Aim of the exercise:
Every record gets copied exactly, and no picture goes with it.

(Material for this exercise begins)

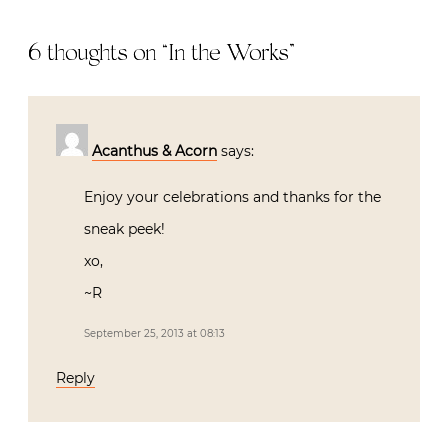
6 thoughts on “
In the Works
”
Acanthus & Acorn
says:
Enjoy your celebrations and thanks for the
sneak peek!
xo,
~R
September 25, 2013 at 08:13
Reply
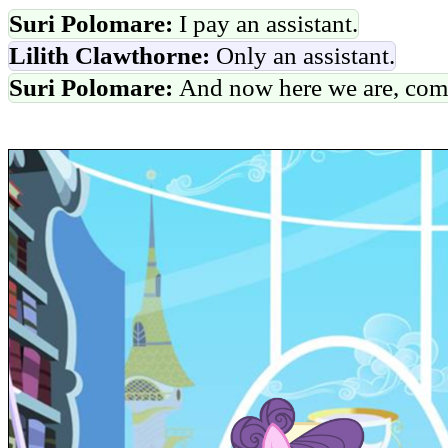
Suri Polomare:
I pay an assistant.
Lilith Clawthorne:
Only an assistant.
Suri Polomare:
And now here we are, com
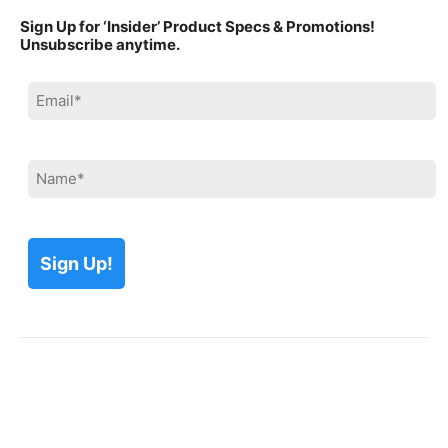
Sign Up for ‘Insider’ Product Specs & Promotions!
Unsubscribe anytime.
Please leave this field empty.
Please leave this field empty.
Please leave this field empty.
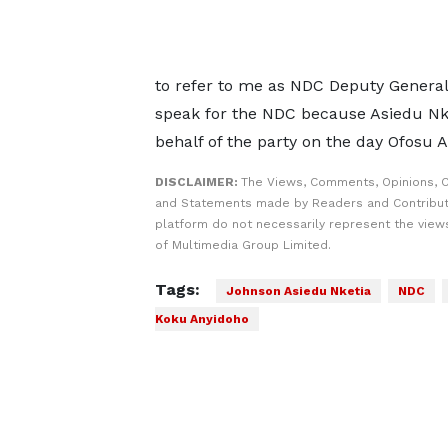
to refer to me as NDC Deputy General 
speak for the NDC because Asiedu Nke
behalf of the party on the day Ofosu 
DISCLAIMER:
The Views, Comments, Opinions, C
and Statements made by Readers and Contribut
platform do not necessarily represent the views
of Multimedia Group Limited.
Tags:
Johnson Asiedu Nketia
NDC
Koku Anyidoho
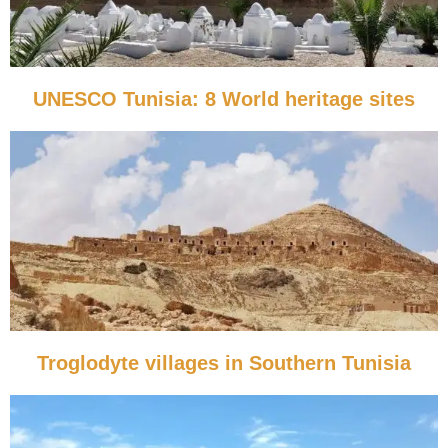
UNESCO Tunisia: 8 World heritage sites
Troglodyte villages in Southern Tunisia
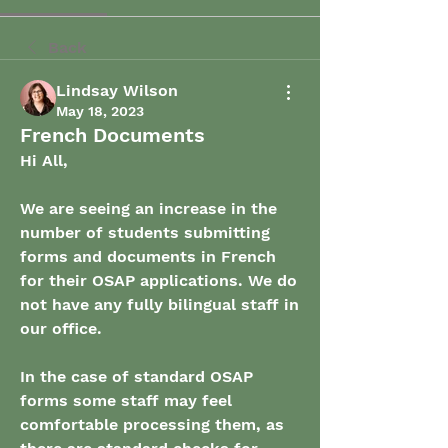
Back
Lindsay Wilson
May 18, 2023
French Documents
Hi All,
We are seeing an increase in the 
number of students submitting 
forms and documents in French 
for their OSAP applications. We do 
not have any fully bilingual staff in 
our office.
In the case of standard OSAP 
forms some staff may feel 
comfortable processing them, as 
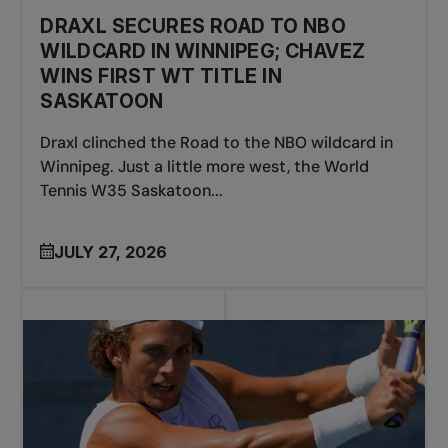
DRAXL SECURES ROAD TO NBO
WILDCARD IN WINNIPEG; CHAVEZ
WINS FIRST WT TITLE IN
SASKATOON
Draxl clinched the Road to the NBO wildcard in
Winnipeg. Just a little more west, the World
Tennis W35 Saskatoon...
JULY 27, 2026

(Material for this exercise ends)

Result below:
6 thoughts on “
In the Works
”
Acanthus & Acorn
says:
Enjoy your celebrations and thanks for the
sneak peek!
xo,
~R
September 25, 2013 at 08:13
Reply
Suri Polomare:
I pay an assistant.
Lilith Clawthorne:
Only an assistant.
Suri Polomare:
And now here we are, com
Sign Up for ‘Insider’ Product Specs & Promotions!
Unsubscribe anytime.
Please leave this field empty.
Please leave this field empty.
Please leave this field empty.
to refer to me as NDC Deputy General 
speak for the NDC because Asiedu Nke
behalf of the party on the day Ofosu 
DISCLAIMER:
The Views, Comments, Opinions, C
and Statements made by Readers and Contribut
platform do not necessarily represent the views
of Multimedia Group Limited.
Tags:
Johnson Asiedu Nketia
NDC
Koku Anyidoho
UNESCO Tunisia: 8 World heritage sites
Troglodyte villages in Southern Tunisia
Back
Lindsay Wilson
May 18, 2023
French Documents
Hi All,
We are seeing an increase in the 
number of students submitting 
forms and documents in French 
for their OSAP applications. We do 
not have any fully bilingual staff in 
our office.
In the case of standard OSAP 
forms some staff may feel 
comfortable processing them, as 
DRAXL SECURES ROAD TO NBO
WILDCARD IN WINNIPEG; CHAVEZ
WINS FIRST WT TITLE IN
SASKATOON
Draxl clinched the Road to the NBO wildcard in
Winnipeg. Just a little more west, the World
Tennis W35 Saskatoon...
JULY 27, 2026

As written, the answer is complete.